Durch den Monat mit Adèle Villiger (Teil 2): Wer kann bei Ihrer Kooperative mitmachen?
Adèle Villiger erzählt von diskriminierenden Erfahrungen bei der Arbeitssuche und davon, wie es ist, Angestellte und Chefin zugleich zu sein.
WOZ: Frau Villiger, die Flexifeen bieten nicht nur Reinigung, sondern auch Alltagshilfe an. Was kann man sich darunter vorstellen?
Adèle Villiger: Wir richten uns mit diesem Angebot insbesondere an Seniorinnen und Senioren oder Familien, aber wir kommen zu allen, die unsere Unterstützung brauchen können. Wir gehen einkaufen oder auf die Post, begleiten Leute auf Spaziergängen oder zu Terminen. Ich habe das früher schon einmal gemacht, das war eine prägende Erfahrung für mich.
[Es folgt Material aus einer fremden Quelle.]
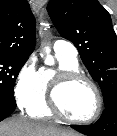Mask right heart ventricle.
Wrapping results in <instances>:
<instances>
[{
  "label": "right heart ventricle",
  "instance_id": "e07e8e85",
  "mask_svg": "<svg viewBox=\"0 0 117 136\" xmlns=\"http://www.w3.org/2000/svg\"><path fill=\"white\" fill-rule=\"evenodd\" d=\"M56 56L59 62L56 70L49 68H42L40 70L39 93L35 100L27 107V112L32 117L47 118L52 116V112L49 109L47 101L51 81L60 71L79 70L78 60H72L59 54H56Z\"/></svg>",
  "mask_w": 117,
  "mask_h": 136
}]
</instances>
Wen haben Sie da begleitet?
Ich habe für die Mutter von Freunden eingekauft und gekocht, sie gebadet … Ich war da, um zu helfen, aber ich bekam unglaublich viel zurück. Ich habe viel von dieser alten Frau gelernt. Es berührt mich sehr, wenn ich daran zurückdenke, wie nah wir uns waren. Sie hat mich auch immer aufgemuntert, wenn ich wegen meiner Arbeitslosigkeit verzweifelt war, und gesagt: «Adèle, mach doch eine Ausbildung in diesem Bereich, du machst das so gut.» Da wusste ich noch nicht, dass ich einmal bei Flexifeen genau diese Arbeit machen würde.
Letzte Woche haben Sie erzählt, dass so viele Anfragen bei Flexifeen reinkommen, dass Sie sich wohl bald einmal nach neuen Mitgliedern umschauen müssten. Wer kann bei Ihrer Kooperative mitmachen?
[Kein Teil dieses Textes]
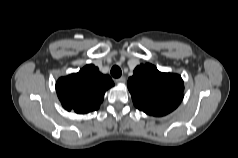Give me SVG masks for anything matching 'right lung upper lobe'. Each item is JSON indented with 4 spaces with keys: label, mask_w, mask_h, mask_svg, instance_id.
<instances>
[{
    "label": "right lung upper lobe",
    "mask_w": 238,
    "mask_h": 158,
    "mask_svg": "<svg viewBox=\"0 0 238 158\" xmlns=\"http://www.w3.org/2000/svg\"><path fill=\"white\" fill-rule=\"evenodd\" d=\"M113 85L110 76L101 74L97 67L88 64L78 73L59 78L56 91L67 111L85 114L99 108L105 92Z\"/></svg>",
    "instance_id": "obj_1"
}]
</instances>
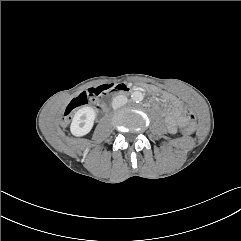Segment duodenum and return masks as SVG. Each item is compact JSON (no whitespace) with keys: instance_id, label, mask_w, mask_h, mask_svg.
<instances>
[{"instance_id":"1","label":"duodenum","mask_w":241,"mask_h":241,"mask_svg":"<svg viewBox=\"0 0 241 241\" xmlns=\"http://www.w3.org/2000/svg\"><path fill=\"white\" fill-rule=\"evenodd\" d=\"M117 94H124L129 91L128 87L124 84L116 85L110 89Z\"/></svg>"}]
</instances>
Alle Frauen, die Schwierigkeiten auf dem Arbeitsmarkt haben. Unser Fokus liegt auf migrantischen Frauen, die trotz ihrer grossen Kompetenzen keinen Job finden.
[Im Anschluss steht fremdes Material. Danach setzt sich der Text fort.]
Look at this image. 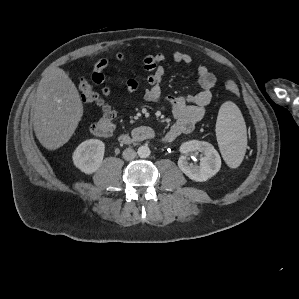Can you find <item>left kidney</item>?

Sie haben selbst eine Migrationsbiografie und waren auch längere Zeit arbeitslos.
Ich lebe in Basel, seit ich zehn Jahre alt bin, und habe hier das Gymnasium besucht. Drei Monate vor der Matura habe ich die Schule abgebrochen, weil ich schwanger war, und habe dann als Sekretärin für eine Callcenterfirma mit internationalen Kunden gearbeitet. Meine Sprachkenntnisse waren mir sehr nützlich. Ich war von Anfang an alleinerziehend, und als ich nach der Geburt meiner Tochter keinen Krippenplatz fand, verlor ich diese Stelle. Dann habe ich unter anderem im Duty-free-Shop am Flughafen Basel-Mulhouse im Verkauf gearbeitet. Richtig schwierig wurde es aber nach der Geburt meines zweiten Kindes.
Was ist passiert?
Mein Sohn hatte gesundheitliche Probleme und musste in den ersten Lebensjahren mehrmals operiert werden. Ich blieb sechs Jahre zu Hause, um mich um ihn zu kümmern. Heute geht es ihm glücklicherweise gut. Diese sechs Jahre haben mich jedoch viel gekostet. Man sagte mir immer, dass ich zu lange zu Hause geblieben sei. Dann dachte ich: Es kann doch nicht sein, dass ich mein ganzes Leben von der Sozialhilfe lebe, weil ich keinen Babysitter für meine Kinder habe.
Sie konnten keine Stelle mehr finden?
Ich habe leider viele diskriminierende Erfahrungen gemacht. Obwohl ich seit meiner Kindheit in der Schweiz lebe und einen Schweizer Pass habe, stosse ich auf ganz ähnliche Schwierigkeiten wie meine Kolleginnen bei Flexifeen, die zum Teil erst seit wenigen Jahren hier sind. Ich heisse Villiger, das ist der Name meines Adoptivvaters, ein typischer Schweizer Name, am Telefon hört man, dass ich gepflegtes Deutsch spreche. Aber wenn ich dann zum Bewerbungsgespräch kam, wurde ich oft ganz erstaunt angeschaut: «Sind Sie wirklich Frau Villiger?» Sie hatten nicht mit einer dunkelhäutigen Frau gerechnet – und hatten dann auch an meiner Bewerbung kein Interesse mehr.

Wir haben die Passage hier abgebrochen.